Adapted from a recent online discussion.
More from a married commuter who falls hard for her new boss
Soul mate again: I keep considering saying to my boss, "Hey, I know we've bonded, but I'm never going to have an affair."
It's a tricky thing to do, and he might deny he's ever been flirtatious. But, I really do want to keep him as a friend as soon as I can get the hormones to die down. Have you ever seen this work?
Carolyn: Please don't tell him that, and not because it's "tricky."
When the boat is sinking, you don't run around grabbing trinkets — just get to the lifeboat. If you wind up friends someday, swell, but trying to achieve that now is just another way you've rationalized staying close to him. Overrule that voice.
Re: Soul mate
Anonymous 2: You do realize he farts in bed, blows his nose on his socks, and has a thoroughly boring life? The infatuation will wear off.

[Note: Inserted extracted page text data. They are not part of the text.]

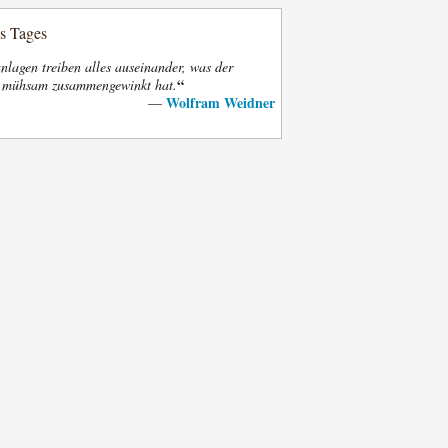
es Tages
nlagen treiben alles auseinander, was der
“
t mühsam zusammengewinkt hat.
Wolfram Weidner
—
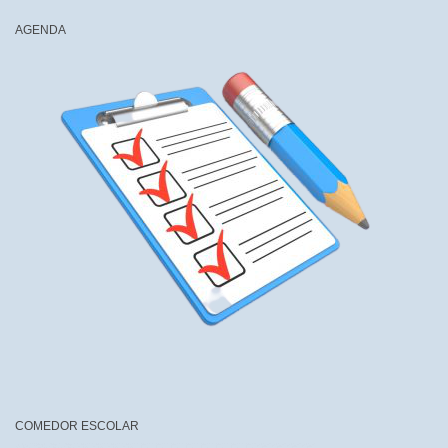
AGENDA
COMEDOR ESCOLAR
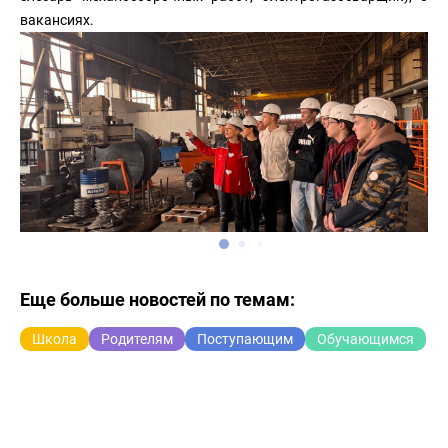
вакансиях.
Еще больше новостей по темам:
Школа
Родителям
Поступающим
Обучающимся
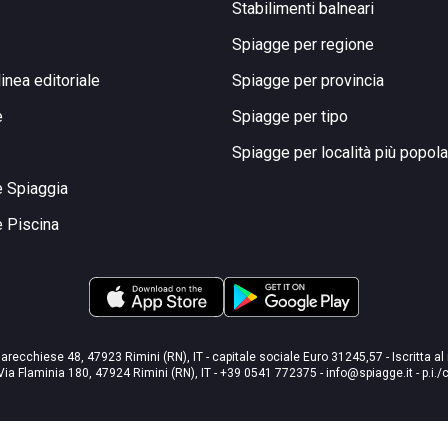
Stabilimenti balneari
Spiagge per regione
linea editoriale
Spiagge per provincia
e
Spiagge per tipo
Spiagge per località più popola
e Spiaggia
e Piscina
arecchiese 48, 47923 Rimini (RN), IT - capitale sociale Euro 31245,57 - Iscritta al
Via Flaminia 180, 47924 Rimini (RN), IT
-
+39 0541 772375
-
info@spiagge.it
- p.i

She needs to be in the same ZIP code as her husband to stave off the loneliness/temptation, and the rest will go away on its own.

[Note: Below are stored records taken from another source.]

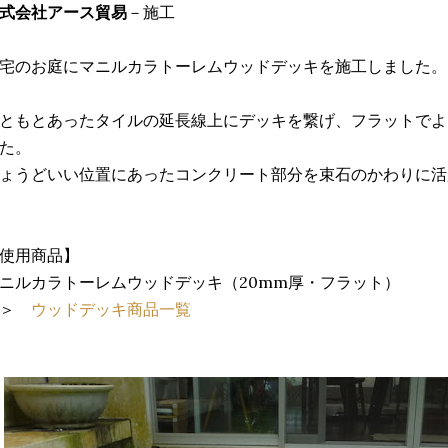
式会社アース貿易
－施工
宅のお庭にマニルカラトーレムウッドデッキを施工しました。
ともとあったタイルの延長線上にデッキを繋げ、フラットでよ
た。
ょうどいい位置にあったコンクリート部分を束石のかわりに活
使用商品】
ニルカラトーレムウッドデッキ（20mm厚・フラット）
＞＞
ウッドデッキ商品一覧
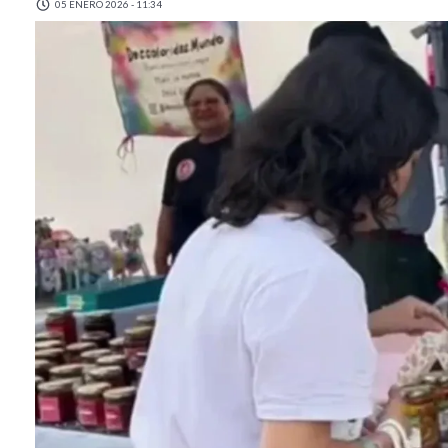
05 ENERO 2026 - 11:34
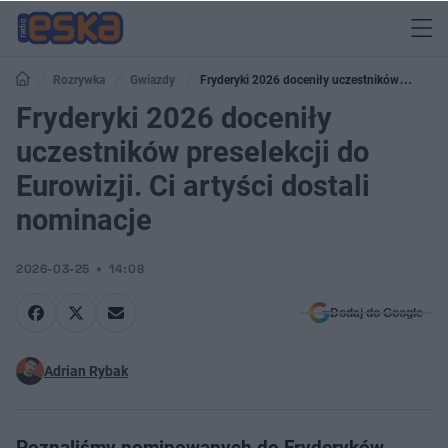
Rozrywka
Gwiazdy
Fryderyki 2026 doceniły uczestników
preselekcji do Eurowizji. Ci artyści dostali nominacje
Fryderyki 2026 doceniły
uczestników preselekcji do
Eurowizji. Ci artyści dostali
nominacje
2026-03-25
14:08
Dodaj do Google
Adrian Rybak
Poznaliśmy nominowanych do Fryderyków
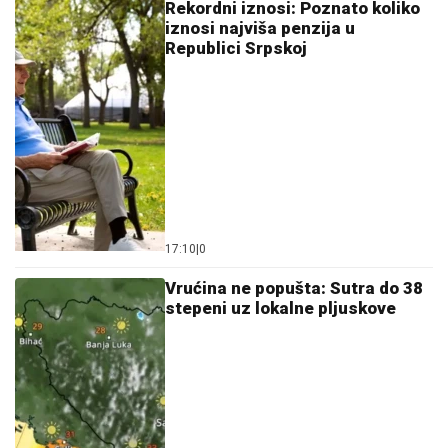
Rekordni iznosi: Poznato koliko
iznosi najviša penzija u
Republici Srpskoj
17:10
|
0
Vrućina ne popušta: Sutra do 38
stepeni uz lokalne pljuskove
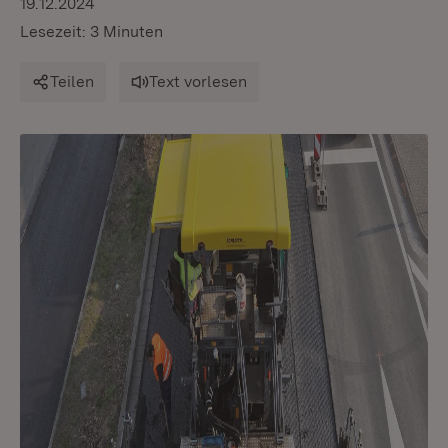
19.12.2024
Lesezeit: 3 Minuten
Teilen
Text vorlesen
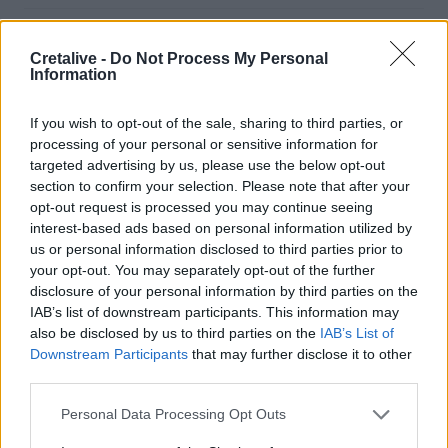
07:52
Σεισμός 5,8 βαθμών στις δυτικές Φιλιππίνες
Cretalive -
Do Not Process My Personal
Information
07:45
Φωτιά τα ξημερώματα στη Σητεία - Η δεύτερη μέσα σε
If you wish to opt-out of the sale, sharing to third parties, or
ένα 24ωρο
processing of your personal or sensitive information for
targeted advertising by us, please use the below opt-out
07:37
section to confirm your selection. Please note that after your
Σαουδική Αραβία, Τουρκία και Πακιστάν υπογράφουν
opt-out request is processed you may continue seeing
αμυντική συμφωνία
interest-based ads based on personal information utilized by
us or personal information disclosed to third parties prior to
07:31
your opt-out. You may separately opt-out of the further
Σήμερα η δεύτερη πληρωμή των δικαιούχων του
disclosure of your personal information by third parties on the
Λογαριασμού Αγροτικής Εστίας
IAB’s list of downstream participants. This information may
also be disclosed by us to third parties on the
IAB’s List of
07:25
Downstream Participants
that may further disclose it to other
Εορτολόγιο: Ποιοι γιορτάζουν σήμερα 7 Αυγούστου
third parties.
Personal Data Processing Opt Outs
07:17
Νέο Διεθνές Αεροδρόμιο Ηρακλείου: Σήμερα οι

Carolyn: All good — though blowing his nose on his socks? I've missed that bit of domestic thrill-seeking, apparently.
Re: Soul mate
Anonymous 3: Heh. I found "my new best friend" when I relocated. MNBF was married with a child; hubby and I have none. It quickly became an emotional, and somewhat physical, affair. I've long since ended it, but it took work, and could have destroyed my marriage (I came clean on my own). MNBF is still with his wife, whom he's cheated on before. I realized I didn't like some things about MNBF; there was a weakness of character I could not get past, and I had to sink pretty low myself to see it. Don't go there. I have to deal with the self-loathing daily.
Carolyn: Thanks, hope it resonates.
Soul mate again: I'm trying to find the flaws. I keep trying to meet his wife, because knowing her will really help me feel better about both of us actually having our real soul mates nearby.
I think so much of it just comes from not coming home and being normal — instead, I'm left at work trying not to focus on my boss, when no one else in our office realizes how close we are (large department and we're trying to make sure I'm not seen as a favorite). Stupid teenage hormones are supposed to go away when you're not a teen anymore — how long until they fade away this time?
Carolyn: You said (recently) the wife is "fine with our being friends." You know this, how?
I'm going to risk redundant redundancy and say you're doing the one thing that guarantees deeper trouble: kidding yourself. You're looking for ways to get closer to him under the pretext of solving the problem.
Don't get to know his wife, don't socialize with him, don't pretend you're friends. Or "soul mates" — you don't know him well enough yet. Don't think you've fooled anyone in your office, either.
Work, go home, call husband. Don't loiter in Bossland just because your husband is away.
Stupid hormones are timeless; don't underestimate their power.